Fonte Leggo lunedì 30 giugno
Pagina a cura di Grandi Stazioni SpA

Giovedì scorso lo spettacolo di un gruppo di clochard alla Stazione Centrale di Milano. Un esperimento di solidarietà attraverso le note e la poesia.

BAR BOON, SPERANZA IN MUSICA

Un clochard ha scritto le poesie e ha dato voce ai versi. Un operatore sociale ha musicato il tutto. Poi un coro e una narratrice hanno pensato a cucire lo spettacolo particolare che si è svolto giovedì 26 giugno alla scala F della Stazione Centrale di Milano.
Per una sera : note, versi e sentimenti di solidarietà. La Giornata mondiale contro la droga è stata l’occasione per un nuovo spettacolo della Bar Boon Band, il bar della banda dei barboni dello scalo milanese.
L’animatore dell’evento è stato Maurizio Rotaris, operatore di Sos Milano Centrale – Fondazione Exodus, che da più di un decennio lavora per aiutare gli emarginati.
E che per l’occasione ha vestito anche l’abito del chitarrista.
Sceneggiato in quattro parti lo spettacolo ha rappresentato in musica e in poesia i grandi temi della vita dei clochard : la strada come abitazione e luogo d’incontro, la droga rappresenta anche nella sua figura ultima della morte d’overdose, i sentimenti mai raccontati dei senzatetto e la speranza in un futuro migliore.
Quattro atti che hanno provato a riassumere la vita e le attese di ci non ha voce.

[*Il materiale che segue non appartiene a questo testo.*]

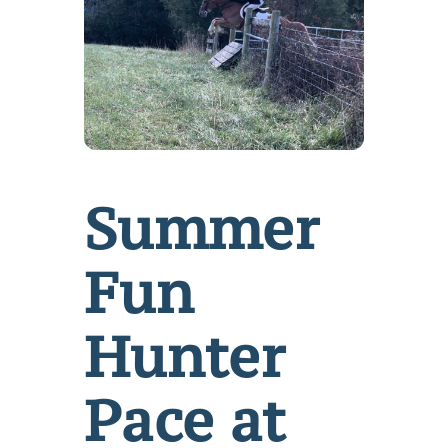
Summer
Fun
Hunter
Pace at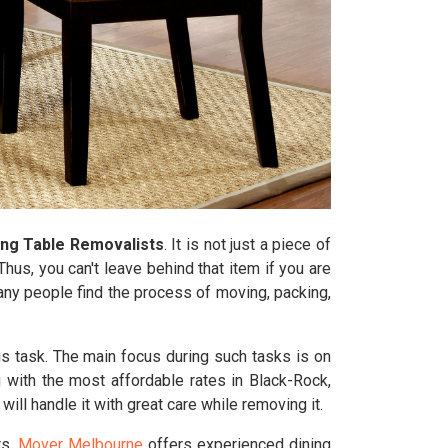
ing Table Removalists
. It is not just a piece of
hus, you can't leave behind that item if you are
Many people find the process of moving, packing,
is task. The main focus during such tasks is on
 with the most affordable rates in Black-Rock,
ll handle it with great care while removing it.
rs.
Mover Melbourne
offers experienced dining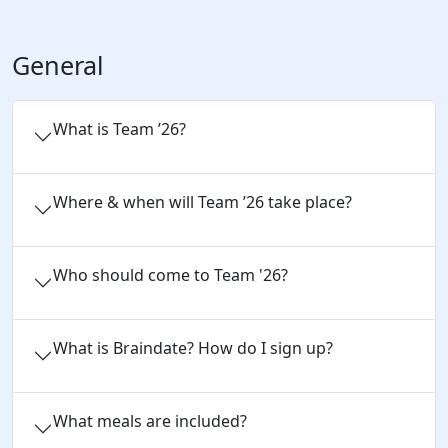
General
What is Team ’26?
Where & when will Team ’26 take place?
Who should come to Team '26?
What is Braindate? How do I sign up?
What meals are included?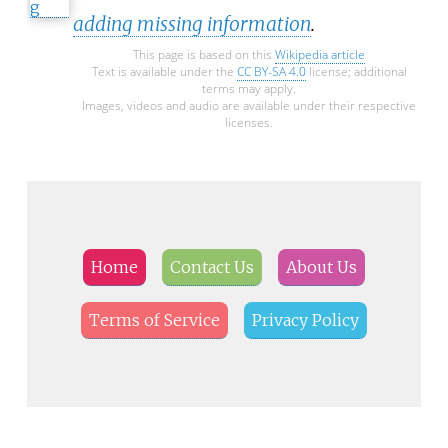
adding missing information
.
This page is based on this
Wikipedia article
Text is available under the
CC BY-SA 4.0
license; additional
terms may apply.
Images, videos and audio are available under their respective
licenses.
Home
Contact Us
About Us
Terms of Service
Privacy Policy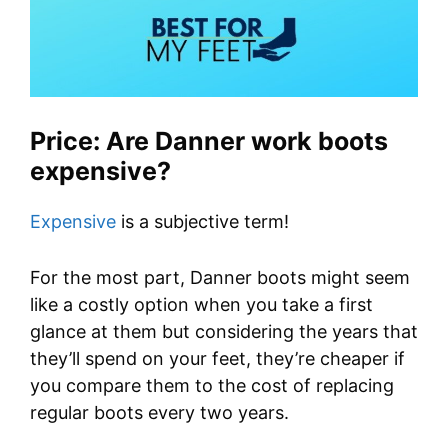
Price: Are Danner work boots
expensive?
Expensive
is a subjective term!
For the most part, Danner boots might seem
like a costly option when you take a first
glance at them but considering the years that
they’ll spend on your feet, they’re cheaper if
you compare them to the cost of replacing
regular boots every two years.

Quindici poesie scritte da Marco Faggionato poeta di strada, quindici brani musicali, quattro voci del coro e il blues “ Quelli che… la droga “ ispirato al classico di Enzo Jannacci.
“ Siamo molto contenti di come sono andate le cose l’altra sera in Centrale “. Rotaris non nasconde la soddisfazione per la riuscita dello spettacolo.

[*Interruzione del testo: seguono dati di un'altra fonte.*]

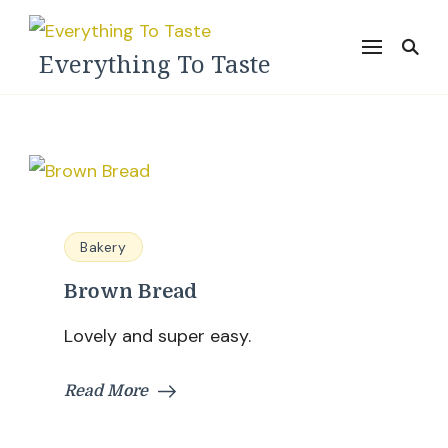
Everything To Taste
Bakery
Brown Bread
Lovely and super easy.
Read More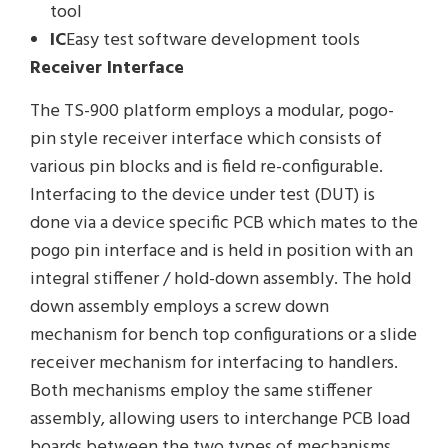
tool
IC
Easy test software development tools
Receiver Interface
The TS-900 platform employs a modular, pogo-
pin style receiver interface which consists of
various pin blocks and is field re-configurable.
Interfacing to the device under test (DUT) is
done via a device specific PCB which mates to the
pogo pin interface and is held in position with an
integral stiffener / hold-down assembly. The hold
down assembly employs a screw down
mechanism for bench top configurations or a slide
receiver mechanism for interfacing to handlers.
Both mechanisms employ the same stiffener
assembly, allowing users to interchange PCB load
boards between the two types of mechanisms.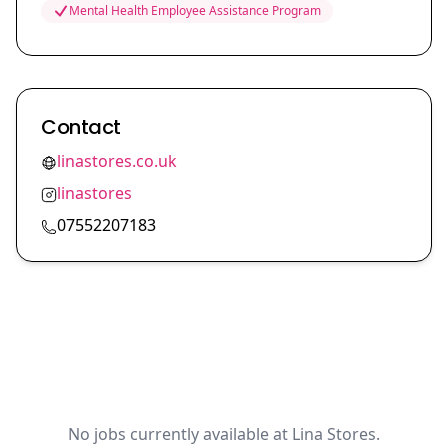
Mental Health Employee Assistance Program
Contact
linastores.co.uk
linastores
07552207183
No jobs currently available at Lina Stores.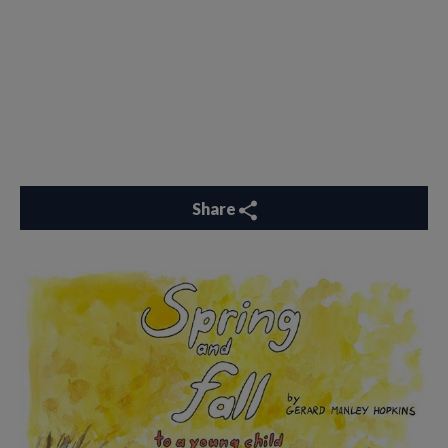
Share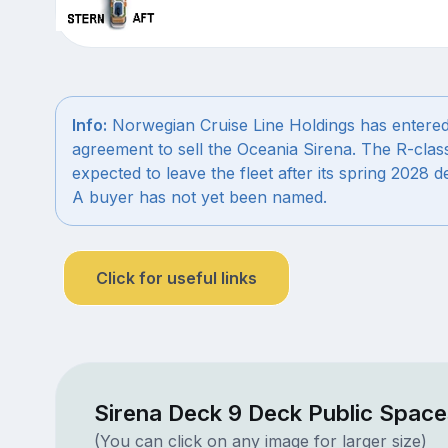
Info:
Norwegian Cruise Line Holdings has entered
agreement to sell the Oceania Sirena. The R-class
expected to leave the fleet after its spring 2028 
A buyer has not yet been named.
Click for useful links
Sirena Deck 9 Deck Public Space
(You can click on any image for larger size)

“ Volevamo fare qualcosa in più che un semplice gesto di solidarietà. Uno spettacolo come il Bar Boon Band introduce nuovi termini nel vocabolario con cui parlare dei senzatetto “.
“ Cultura “, “ creatività “, “ sentimenti “ sembrerebbero concetti inadeguati alla condizione di emarginazione.

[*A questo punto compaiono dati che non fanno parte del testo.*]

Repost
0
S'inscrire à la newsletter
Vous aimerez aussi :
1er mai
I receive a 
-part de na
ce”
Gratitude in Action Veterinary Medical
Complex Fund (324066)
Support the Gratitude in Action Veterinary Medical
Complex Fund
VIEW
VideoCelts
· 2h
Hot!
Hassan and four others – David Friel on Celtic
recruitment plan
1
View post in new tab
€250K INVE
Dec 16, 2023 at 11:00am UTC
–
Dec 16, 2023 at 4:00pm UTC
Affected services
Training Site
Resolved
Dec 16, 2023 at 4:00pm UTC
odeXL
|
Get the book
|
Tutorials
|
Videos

“ Eppure bisogna comprendere “ prosegue Rotaris, “ che è proprio su questa dimensione culturale che è necessario far leva per migliorare la vita di queste persone e della stazione “.
Ci sono dei cambiamenti nella Stazione Centrale rispetto a dieci anni fa ? “ Devo dire “ , confessa Rotaris, “ che in tredici anni di lavoro in stazione le cose sono molto migliorate. Il problema emarginazione è stato affrontato sia dal punto di vista dei servizi, che ora sono molti di più, che dell’ordine pubblico e della sicurezza “.
Dopo il successo alla Stazione Centrale, a luglio l’appuntamento con il Bar Boon è alla sede della Fondazione Fratelli di San Francesco dove verrà presentato in una conferenza del Comitato Milano per l’Uomo un dossier sulle attività di solidarietà svolte in Stazione Centrale nell’ultimo anno.